入江泰吉先生のお宅には多くの方々が訪れたといいます。
旧居のガイドツアーでも、確実に訪れた著名人として、文豪・志賀直哉、武者小路実篤、司馬遼太郎、亀井勝一郎、白洲正子・・・という名前を挙げると、ほとんどの人が「へえ・・・・」と目を丸くされます。
また、「実は昔、ここ(入江先生のお宅)に来たことがあるんですよ」と大切な思い出を教えてくださる方も少なくありません。
入江先生に面識のある方に連れてきてもらったという方、
写真集にサインをもらいにきたら、入江先生直々に応接間に招かれ、目の前でサインをしていただいたという方、
撮影中の入江先生とお話が弾み、「一度家に来ませんか」と誘われ、社交辞令と思いつつもおじゃまし、何時間もおしゃべりに付き合ってもらったという方・・・。

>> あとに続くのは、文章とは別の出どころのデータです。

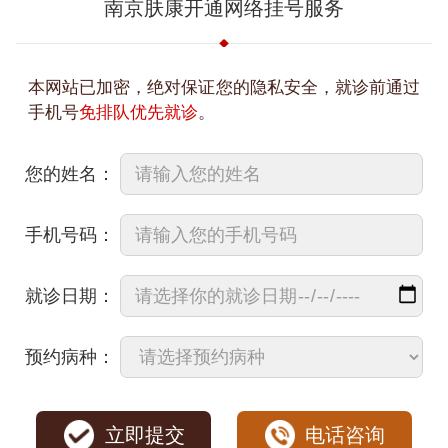
南京肤康开通网络挂号服务
本网站已加密，绝对保证您的隐私安全，就诊前通过
手机号
免排队优先就诊
。
您的姓名：
手机号码：
就诊日期：
预约病种：
立即提交
电话咨询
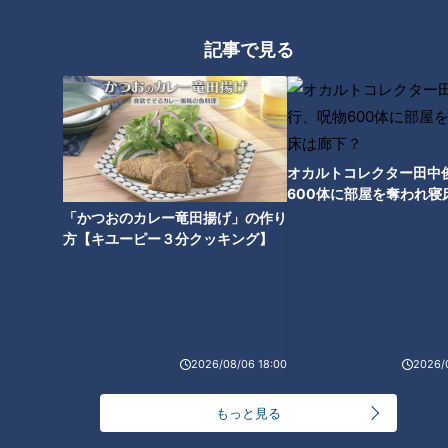
RANKING
記事で見る
24時間
週間
月間
20代男性「この世から消えろ」と書き込んだ人物
は～配信型ドキュメンタリー「ピエロと呼ばれた息
1
子」第１４０話
オカルトコレクター田中
600体に部屋を奪われ寝
【全力！なにわ実験部～ナゴヤのギモン、ガチ検証
下？
「かつおのカレー竜田揚げ」の作り
～】キャロットフレンチロースト
2
方【キユーピー３分クッキング】
もっと見る
2026/08/06 18:00
2026/
CBCニュース
CBC NEWS
もっと見る
小学校講師の男(38)を児童ポルノ所持の疑いで逮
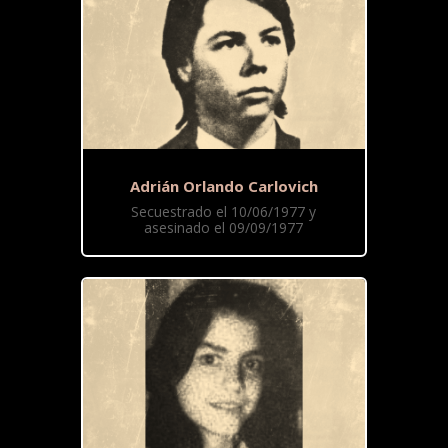
Adrián Orlando Carlovich
Secuestrado el 10/06/1977 y
asesinado el 09/09/1977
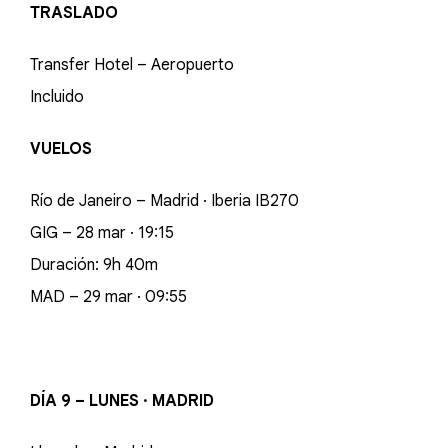
TRASLADO
Transfer Hotel – Aeropuerto
Incluido
VUELOS
Río de Janeiro – Madrid · Iberia IB270
GIG – 28 mar · 19:15
Duración: 9h 40m
MAD – 29 mar · 09:55
DÍA 9 – LUNES · MADRID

先日、最初はその方のお父様の仕事の関係で入江先生とお知り合いになり、お亡くなりになるまで親しく接していただいた・・・という女性と出会いました。
「今にも先生や奥様が、よく来たねと出てこられそうで・・・」と涙ぐみながら、
「先生はなんでもご存じのはずなのに、子どもほど若い私の話をいつも熱心に聞いてくださいました」と教えてくださいました。
晩年の先生の著書には「まだまだ挑戦したいことがある」といった意味の言葉が並んでいます。
決して偉そうになどせず、年若い方々との会話を心から楽しんでおられた入江先生の表情が、目に浮かびます。

夏至の日の朝より若き人来り

村越化石という俳人の、喜びに満ちた一句を思い出しています。